An American Werewolf in London is a classic, let it be. Things didn't turn out so well for the one _remake_ they already did (An American Werewolf in Paris).


----------



## Stewart Vernon (Jan 7, 2005)

Christopher Gould said:


> just watch the first one last night and i was really supprised it wasn't that bad. like the whole childhood angle.


Many purists thought the remake was horrible. To be honest, if it weren't for the childhood angle Zombie through into the remake, the bulk of the movie felt a lot like the original to me. Also, Malcolm McDowell is about the only guy I could think of that I liked in the role as much as Donald Pleasance.

Meanwhile... I never saw the original Children of the Corn... nor any of the seems-like-dozen sequels.

I didn't care for American Werewolf in London at all, and I like werewolves.


----------



## Steve615 (Feb 5, 2006)

Not to get too far OT for this thread,but have you seen the trailer for Universal's *The Wolfman* remake yet Stewart?

http://www.thewolfmanmovie.com/



Stewart Vernon said:


> Many purists thought the remake was horrible. To be honest, if it weren't for the childhood angle Zombie through into the remake, the bulk of the movie felt a lot like the original to me. Also, Malcolm McDowell is about the only guy I could think of that I liked in the role as much as Donald Pleasance.
> 
> Meanwhile... I never saw the original Children of the Corn... nor any of the seems-like-dozen sequels.
> 
> *I didn't care for American Werewolf in London at all, and I like werewolves*.


----------



## Stewart Vernon (Jan 7, 2005)

Steve615 said:


> Not to get too far OT for this thread,but have you seen the trailer for Universal's *The Wolfman* remake yet Stewart?
> 
> http://www.thewolfmanmovie.com/


Yeah, and it looks like it could be really good. I like the old Lon Chaney Wolfman movies... and though it has been a while, it looks to me like they might have merged a couple of themes from more than one of the original Universal Wolfman features.
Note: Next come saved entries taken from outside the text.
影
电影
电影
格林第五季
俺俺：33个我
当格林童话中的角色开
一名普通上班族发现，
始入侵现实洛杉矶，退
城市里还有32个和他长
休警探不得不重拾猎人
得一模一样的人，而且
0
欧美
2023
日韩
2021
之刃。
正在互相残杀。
If they keep the gore-quotient down, it looks like it could be a modern classic of the old-style of tension/suspense thriller.


----------



## coolman302003 (Jun 2, 2008)

Scream 4 is hitting theaters April 15, 2011, original cast, directed by Wes Craven (who directed Scream 1,2,3), written by Kevin Williamson (who wrote Scream 1 & 2). 

Official movie website: http://www.scream-4.com/

IMDb Info on film:http://www.imdb.com/title/tt1262416/


----------



## MysteryMan (May 17, 2010)

:zzz: Just more Hollywood franchising. :zzz:


----------



## TheRatPatrol (Oct 1, 2003)

MysteryMan said:


> :zzz: Just more Hollywood franchising. :zzz:


Yeah sounds like Hollywood is running out of new things to do.


----------



## AttiTech (Feb 21, 2011)

Steve615 said:


> IMO,since the original (aka *Season of the Witch*) was not involved in the Michael Myers storyline,I would imagine that a Rob Zombie remake would turn out to be a much more profitable venture for Dimension Stewart.


Personally I wish they would stop making them all together. When your name is that of a famous person from a movie, you get irritated after 21 years of "HAHA Michael Myers?" *insert terribly reinactment from a scene with theme music*


----------



## Stuart Sweet (Jun 19, 2006)

golly, more movies for me to skip.


----------